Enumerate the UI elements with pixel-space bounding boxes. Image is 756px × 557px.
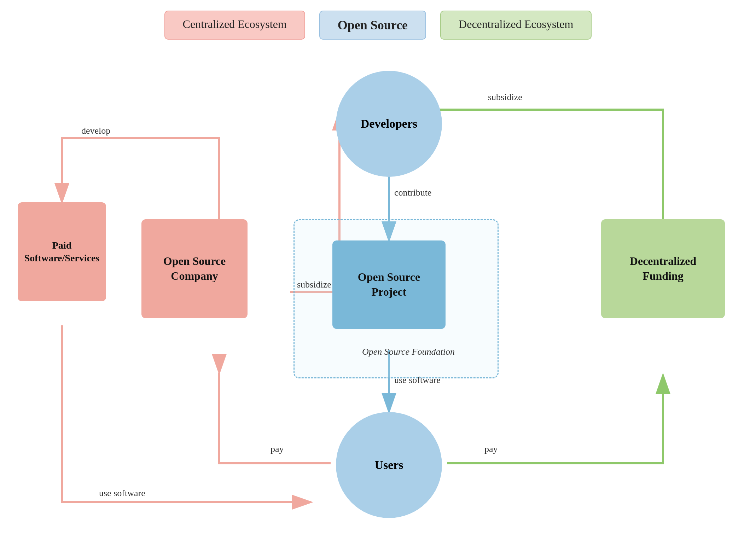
paid-software-node: Paid Software/Services [18,202,106,301]
label-pay-left: pay [271,444,284,454]
os-foundation-label: Open Source Foundation [361,347,456,357]
label-subsidize-right: subsidize [488,92,522,103]
label-develop: develop [81,126,110,136]
label-use-software-bottom: use software [99,488,145,499]
label-contribute: contribute [394,187,431,198]
legend-decentralized: Decentralized Ecosystem [440,11,592,40]
open-source-project-label: Open Source Project [358,270,420,299]
legend-centralized: Centralized Ecosystem [164,11,305,40]
users-node: Users [336,412,442,518]
users-label: Users [374,458,403,472]
diagram-container: Centralized Ecosystem Open Source Decent… [0,0,756,557]
label-subsidize-left: subsidize [297,279,331,290]
paid-software-label: Paid Software/Services [24,239,100,265]
legend: Centralized Ecosystem Open Source Decent… [0,11,756,40]
decentralized-funding-label: Decentralized Funding [630,254,696,283]
open-source-company-node: Open Source Company [141,219,248,318]
developers-label: Developers [361,117,418,130]
decentralized-funding-node: Decentralized Funding [601,219,725,318]
label-use-software-down: use software [394,375,441,385]
label-pay-right: pay [484,444,498,454]
open-source-company-label: Open Source Company [163,254,226,283]
developers-node: Developers [336,71,442,177]
legend-open-source: Open Source [319,11,426,40]
open-source-project-node: Open Source Project [332,240,446,329]
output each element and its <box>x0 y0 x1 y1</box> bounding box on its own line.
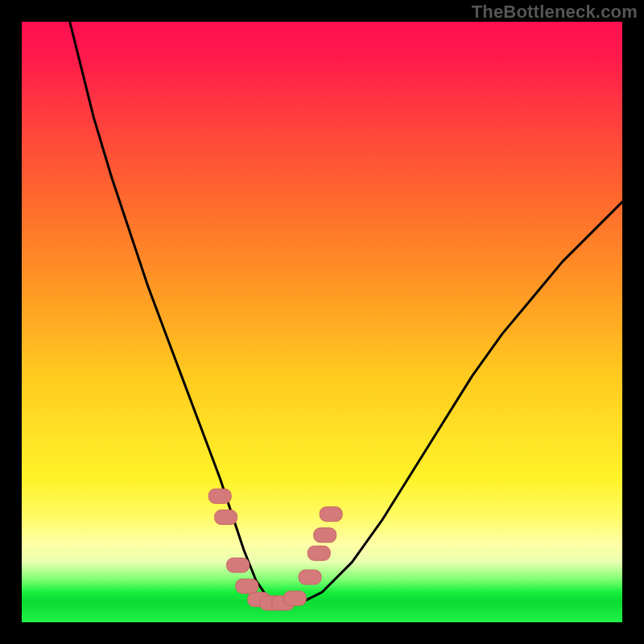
svg-point-11 <box>247 582 256 591</box>
svg-point-2 <box>221 492 229 501</box>
svg-point-35 <box>332 510 341 518</box>
curve-marker <box>215 510 237 525</box>
svg-point-8 <box>238 561 247 570</box>
svg-point-26 <box>311 573 320 582</box>
curve-marker <box>299 570 321 584</box>
svg-point-22 <box>286 594 295 603</box>
curve-layer <box>22 22 622 622</box>
curve-marker <box>283 591 306 605</box>
bottleneck-curve <box>70 22 622 605</box>
plot-area <box>22 22 622 622</box>
chart-frame: TheBottleneck.com <box>0 0 644 644</box>
svg-point-31 <box>316 530 324 539</box>
curve-marker <box>314 528 336 543</box>
svg-point-34 <box>322 510 331 518</box>
svg-point-16 <box>262 599 270 608</box>
svg-point-19 <box>274 599 283 608</box>
svg-point-10 <box>237 582 246 591</box>
svg-point-7 <box>229 561 237 570</box>
svg-point-28 <box>310 549 319 558</box>
svg-point-29 <box>320 549 328 558</box>
svg-point-1 <box>211 492 220 501</box>
svg-point-25 <box>301 573 310 582</box>
curve-marker <box>208 489 231 503</box>
curve-marker <box>308 546 330 560</box>
curve-marker <box>236 579 258 593</box>
watermark-label: TheBottleneck.com <box>472 2 638 23</box>
svg-point-23 <box>295 594 304 603</box>
svg-point-32 <box>325 530 334 539</box>
curve-marker <box>227 558 250 572</box>
svg-point-5 <box>226 513 235 522</box>
curve-marker <box>320 507 342 522</box>
svg-point-4 <box>217 513 225 522</box>
svg-point-13 <box>250 595 258 604</box>
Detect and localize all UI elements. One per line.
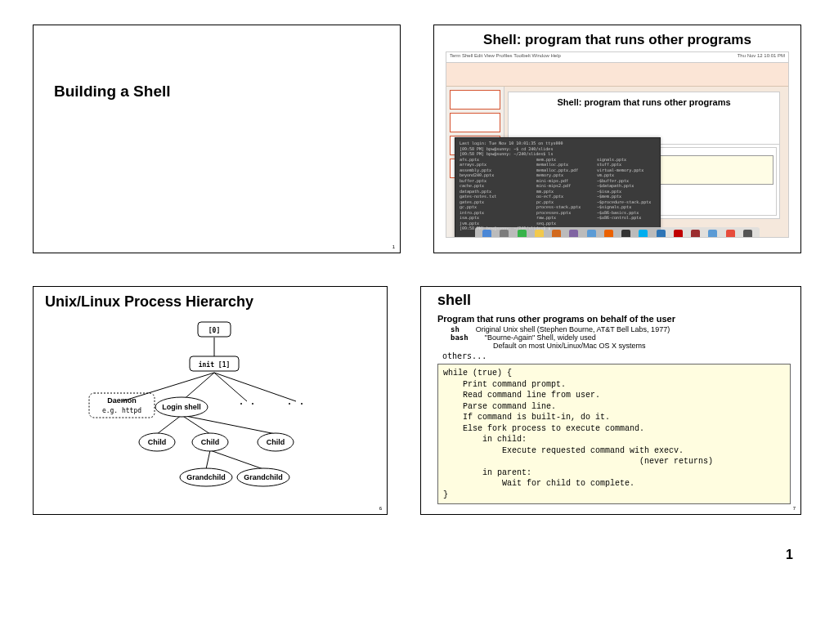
menubar-left: Term Shell Edit View Profiles Toolbelt W… (450, 53, 561, 61)
terminal-col2: mem.pptx memalloc.pptx memalloc.pptx.pdf… (536, 157, 594, 226)
bash-desc: "Bourne-Again" Shell, widely used (485, 333, 596, 342)
slide-building-a-shell: Building a Shell 1 (33, 25, 401, 253)
slide2-title: Shell: program that runs other programs (434, 25, 800, 51)
terminal-header: Last login: Tue Nov 10 10:01:35 on ttys0… (460, 141, 656, 157)
edge (157, 415, 182, 434)
slide1-title: Building a Shell (34, 25, 400, 101)
svg-point-0 (240, 403, 242, 405)
ppt-thumb (450, 113, 500, 132)
mac-dock (475, 227, 760, 238)
slide-process-hierarchy: Unix/Linux Process Hierarchy [0] init [1… (33, 286, 388, 515)
ppt-ribbon (446, 63, 788, 87)
dock-icon (604, 230, 613, 239)
ppt-workspace: Shell: program that runs other programs … (446, 87, 788, 238)
dock-icon (708, 230, 717, 239)
dock-icon (518, 230, 527, 239)
edge (214, 373, 247, 401)
menubar-right: Thu Nov 12 10:01 PM (738, 53, 785, 61)
child1-label: Child (148, 438, 167, 446)
gc2-label: Grandchild (244, 473, 283, 481)
dock-icon (500, 230, 509, 239)
dock-icon (482, 230, 491, 239)
shell-pseudocode: while (true) { Print command prompt. Rea… (437, 364, 791, 504)
dock-icon (587, 230, 596, 239)
node-init-label: init [1] (199, 360, 231, 369)
gc1-label: Grandchild (186, 473, 226, 481)
edge (206, 450, 210, 469)
terminal-window: Last login: Tue Nov 10 10:01:35 on ttys0… (455, 137, 661, 238)
slide1-number: 1 (392, 244, 395, 249)
slide3-number: 6 (379, 506, 382, 511)
terminal-col1: afs.pptx arrays.pptx assembly.pptx beyon… (460, 157, 533, 226)
mac-menubar: Term Shell Edit View Profiles Toolbelt W… (446, 52, 788, 63)
dock-icon (621, 230, 630, 239)
child3-label: Child (267, 438, 285, 446)
dock-icon (552, 230, 561, 239)
dock-icon (743, 230, 752, 239)
bash-term: bash (451, 333, 469, 342)
slide-row-2: Unix/Linux Process Hierarchy [0] init [1… (33, 286, 801, 515)
default-note: Default on most Unix/Linux/Mac OS X syst… (493, 342, 791, 350)
daemon-title: Daemon (107, 396, 137, 405)
dock-icon (535, 230, 544, 239)
slide3-title: Unix/Linux Process Hierarchy (34, 287, 387, 315)
dock-icon (639, 230, 648, 239)
login-label: Login shell (162, 403, 201, 411)
terminal-col3: signals.pptx stuff.pptx virtual-memory.p… (597, 157, 654, 226)
ppt-thumb (450, 90, 500, 110)
slide-row-1: Building a Shell 1 Shell: program that r… (33, 25, 801, 253)
dock-icon (657, 230, 666, 239)
svg-point-2 (289, 403, 290, 405)
edge (214, 373, 296, 401)
dock-icon (726, 230, 735, 239)
slide4-title: shell (437, 292, 791, 309)
slide4-subtitle: Program that runs other programs on beha… (437, 314, 791, 324)
slide-shell-definition: shell Program that runs other programs o… (420, 286, 801, 515)
page-number: 1 (33, 548, 801, 562)
child2-label: Child (201, 438, 220, 446)
sh-desc: Original Unix shell (Stephen Bourne, AT&… (476, 325, 670, 333)
shell-list: shOriginal Unix shell (Stephen Bourne, A… (451, 325, 791, 350)
slide4-number: 7 (793, 506, 796, 511)
node-root-label: [0] (208, 327, 220, 334)
handout-page: Building a Shell 1 Shell: program that r… (33, 25, 801, 562)
others-label: others... (442, 351, 791, 360)
dock-icon (569, 230, 578, 239)
edge (210, 450, 263, 469)
slide-shell-program-screenshot: Shell: program that runs other programs … (433, 25, 801, 253)
inner-slide-title: Shell: program that runs other programs (517, 97, 771, 107)
process-hierarchy-diagram: [0] init [1] Daemon e.g. httpd Login she… (63, 315, 357, 503)
desktop-screenshot: Term Shell Edit View Profiles Toolbelt W… (446, 51, 789, 238)
daemon-sub: e.g. httpd (102, 407, 141, 414)
sh-term: sh (451, 325, 460, 333)
svg-point-3 (301, 403, 303, 405)
dock-icon (674, 230, 683, 239)
dock-icon (691, 230, 700, 239)
svg-point-1 (252, 403, 253, 405)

____________________

▶ _Work request_:
Across all the lines above, repeat the wording exactly and omit the pictures.

▶ _Expected answer_:
Enumerate the UI elements with pixel-space bounding boxes. Image is 756px × 557px.
paid-software-node: Paid Software/Services [18,202,106,301]
label-pay-left: pay [271,444,284,454]
os-foundation-label: Open Source Foundation [361,347,456,357]
label-subsidize-right: subsidize [488,92,522,103]
label-develop: develop [81,126,110,136]
label-use-software-bottom: use software [99,488,145,499]
label-contribute: contribute [394,187,431,198]
legend-decentralized: Decentralized Ecosystem [440,11,592,40]
open-source-project-label: Open Source Project [358,270,420,299]
legend-centralized: Centralized Ecosystem [164,11,305,40]
users-node: Users [336,412,442,518]
users-label: Users [374,458,403,472]
diagram-container: Centralized Ecosystem Open Source Decent… [0,0,756,557]
label-subsidize-left: subsidize [297,279,331,290]
paid-software-label: Paid Software/Services [24,239,100,265]
legend: Centralized Ecosystem Open Source Decent… [0,11,756,40]
decentralized-funding-label: Decentralized Funding [630,254,696,283]
open-source-company-node: Open Source Company [141,219,248,318]
developers-label: Developers [361,117,418,130]
decentralized-funding-node: Decentralized Funding [601,219,725,318]
label-use-software-down: use software [394,375,441,385]
label-pay-right: pay [484,444,498,454]
open-source-company-label: Open Source Company [163,254,226,283]
developers-node: Developers [336,71,442,177]
legend-open-source: Open Source [319,11,426,40]
open-source-project-node: Open Source Project [332,240,446,329]
output each element and its <box>x0 y0 x1 y1</box> bounding box on its own line.
svg-point-11 <box>247 582 256 591</box>
svg-point-2 <box>221 492 229 501</box>
svg-point-35 <box>332 510 341 518</box>
curve-marker <box>215 510 237 525</box>
svg-point-8 <box>238 561 247 570</box>
svg-point-26 <box>311 573 320 582</box>
curve-marker <box>299 570 321 584</box>
svg-point-22 <box>286 594 295 603</box>
curve-layer <box>22 22 622 622</box>
curve-marker <box>283 591 306 605</box>
bottleneck-curve <box>70 22 622 605</box>
plot-area <box>22 22 622 622</box>
chart-frame: TheBottleneck.com <box>0 0 644 644</box>
svg-point-31 <box>316 530 324 539</box>
curve-marker <box>314 528 336 543</box>
svg-point-34 <box>322 510 331 518</box>
svg-point-16 <box>262 599 270 608</box>
svg-point-19 <box>274 599 283 608</box>
svg-point-10 <box>237 582 246 591</box>
svg-point-7 <box>229 561 237 570</box>
svg-point-28 <box>310 549 319 558</box>
svg-point-29 <box>320 549 328 558</box>
svg-point-1 <box>211 492 220 501</box>
svg-point-25 <box>301 573 310 582</box>
curve-marker <box>208 489 231 503</box>
curve-marker <box>308 546 330 560</box>
curve-marker <box>236 579 258 593</box>
watermark-label: TheBottleneck.com <box>472 2 638 23</box>
svg-point-23 <box>295 594 304 603</box>
svg-point-32 <box>325 530 334 539</box>
curve-marker <box>227 558 250 572</box>
svg-point-5 <box>226 513 235 522</box>
curve-marker <box>320 507 342 522</box>
svg-point-4 <box>217 513 225 522</box>
svg-point-13 <box>250 595 258 604</box>
Detect and localize all UI elements. One per line.
menubar-left: Term Shell Edit View Profiles Toolbelt W… (450, 53, 561, 61)
terminal-col2: mem.pptx memalloc.pptx memalloc.pptx.pdf… (536, 157, 594, 226)
bash-desc: "Bourne-Again" Shell, widely used (485, 333, 596, 342)
slide-building-a-shell: Building a Shell 1 (33, 25, 401, 253)
slide2-title: Shell: program that runs other programs (434, 25, 800, 51)
terminal-header: Last login: Tue Nov 10 10:01:35 on ttys0… (460, 141, 656, 157)
edge (157, 415, 182, 434)
slide1-title: Building a Shell (34, 25, 400, 101)
svg-point-0 (240, 403, 242, 405)
ppt-thumb (450, 113, 500, 132)
mac-dock (475, 227, 760, 238)
slide-process-hierarchy: Unix/Linux Process Hierarchy [0] init [1… (33, 286, 388, 515)
ppt-ribbon (446, 63, 788, 87)
dock-icon (604, 230, 613, 239)
ppt-workspace: Shell: program that runs other programs … (446, 87, 788, 238)
dock-icon (708, 230, 717, 239)
dock-icon (518, 230, 527, 239)
edge (214, 373, 247, 401)
menubar-right: Thu Nov 12 10:01 PM (738, 53, 785, 61)
child1-label: Child (148, 438, 167, 446)
gc2-label: Grandchild (244, 473, 283, 481)
dock-icon (500, 230, 509, 239)
dock-icon (482, 230, 491, 239)
shell-pseudocode: while (true) { Print command prompt. Rea… (437, 364, 791, 504)
dock-icon (587, 230, 596, 239)
node-init-label: init [1] (199, 360, 231, 369)
gc1-label: Grandchild (186, 473, 226, 481)
edge (206, 450, 210, 469)
terminal-window: Last login: Tue Nov 10 10:01:35 on ttys0… (455, 137, 661, 238)
slide1-number: 1 (392, 244, 395, 249)
slide3-number: 6 (379, 506, 382, 511)
terminal-col1: afs.pptx arrays.pptx assembly.pptx beyon… (460, 157, 533, 226)
mac-menubar: Term Shell Edit View Profiles Toolbelt W… (446, 52, 788, 63)
dock-icon (621, 230, 630, 239)
child3-label: Child (267, 438, 285, 446)
dock-icon (552, 230, 561, 239)
dock-icon (743, 230, 752, 239)
bash-term: bash (451, 333, 469, 342)
slide-row-2: Unix/Linux Process Hierarchy [0] init [1… (33, 286, 801, 515)
default-note: Default on most Unix/Linux/Mac OS X syst… (493, 342, 791, 350)
daemon-title: Daemon (107, 396, 137, 405)
dock-icon (535, 230, 544, 239)
slide3-title: Unix/Linux Process Hierarchy (34, 287, 387, 315)
dock-icon (639, 230, 648, 239)
login-label: Login shell (162, 403, 201, 411)
terminal-col3: signals.pptx stuff.pptx virtual-memory.p… (597, 157, 654, 226)
ppt-thumb (450, 90, 500, 110)
slide-row-1: Building a Shell 1 Shell: program that r… (33, 25, 801, 253)
dock-icon (657, 230, 666, 239)
svg-point-2 (289, 403, 290, 405)
edge (214, 373, 296, 401)
dock-icon (726, 230, 735, 239)
slide4-title: shell (437, 292, 791, 309)
slide4-subtitle: Program that runs other programs on beha… (437, 314, 791, 324)
slide-shell-definition: shell Program that runs other programs o… (420, 286, 801, 515)
page-number: 1 (33, 548, 801, 562)
child2-label: Child (201, 438, 220, 446)
sh-desc: Original Unix shell (Stephen Bourne, AT&… (476, 325, 670, 333)
shell-list: shOriginal Unix shell (Stephen Bourne, A… (451, 325, 791, 350)
slide4-number: 7 (793, 506, 796, 511)
node-root-label: [0] (208, 327, 220, 334)
handout-page: Building a Shell 1 Shell: program that r… (33, 25, 801, 562)
others-label: others... (442, 351, 791, 360)
dock-icon (569, 230, 578, 239)
edge (210, 450, 263, 469)
slide-shell-program-screenshot: Shell: program that runs other programs … (433, 25, 801, 253)
inner-slide-title: Shell: program that runs other programs (517, 97, 771, 107)
process-hierarchy-diagram: [0] init [1] Daemon e.g. httpd Login she… (63, 315, 357, 503)
desktop-screenshot: Term Shell Edit View Profiles Toolbelt W… (446, 51, 789, 238)
daemon-sub: e.g. httpd (102, 407, 141, 414)
sh-term: sh (451, 325, 460, 333)
svg-point-3 (301, 403, 303, 405)
dock-icon (674, 230, 683, 239)
dock-icon (691, 230, 700, 239)
svg-point-1 (252, 403, 253, 405)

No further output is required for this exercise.